**What to work on**. Every line of the records below that holds the word "renuncia" belongs in the answer.

**Stored data entries**.

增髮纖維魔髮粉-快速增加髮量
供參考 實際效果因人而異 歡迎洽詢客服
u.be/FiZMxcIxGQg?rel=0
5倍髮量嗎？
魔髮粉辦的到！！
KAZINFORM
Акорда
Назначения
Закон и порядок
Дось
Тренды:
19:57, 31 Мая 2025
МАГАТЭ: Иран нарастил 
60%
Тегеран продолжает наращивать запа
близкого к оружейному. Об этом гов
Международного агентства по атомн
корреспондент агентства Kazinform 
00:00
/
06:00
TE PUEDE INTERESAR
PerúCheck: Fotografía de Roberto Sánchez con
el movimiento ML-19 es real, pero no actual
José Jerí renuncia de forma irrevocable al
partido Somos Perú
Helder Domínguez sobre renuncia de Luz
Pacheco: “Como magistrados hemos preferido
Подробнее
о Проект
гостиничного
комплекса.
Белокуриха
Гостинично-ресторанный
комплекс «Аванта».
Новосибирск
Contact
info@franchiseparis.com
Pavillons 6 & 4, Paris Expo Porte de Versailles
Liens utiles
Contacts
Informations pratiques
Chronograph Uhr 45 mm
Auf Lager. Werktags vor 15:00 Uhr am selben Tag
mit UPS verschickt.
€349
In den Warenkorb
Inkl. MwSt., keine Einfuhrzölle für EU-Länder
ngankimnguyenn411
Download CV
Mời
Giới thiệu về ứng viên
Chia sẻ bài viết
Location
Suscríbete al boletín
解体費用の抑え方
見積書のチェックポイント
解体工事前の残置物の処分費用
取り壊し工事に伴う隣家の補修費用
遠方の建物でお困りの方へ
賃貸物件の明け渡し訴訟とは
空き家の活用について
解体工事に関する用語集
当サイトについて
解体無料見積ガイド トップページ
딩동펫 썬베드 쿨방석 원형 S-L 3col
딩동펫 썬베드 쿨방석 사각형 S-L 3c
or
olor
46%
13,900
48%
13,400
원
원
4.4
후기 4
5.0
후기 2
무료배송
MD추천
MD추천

**The answer**.
José Jerí renuncia de forma irrevocable al
Helder Domínguez sobre renuncia de Luz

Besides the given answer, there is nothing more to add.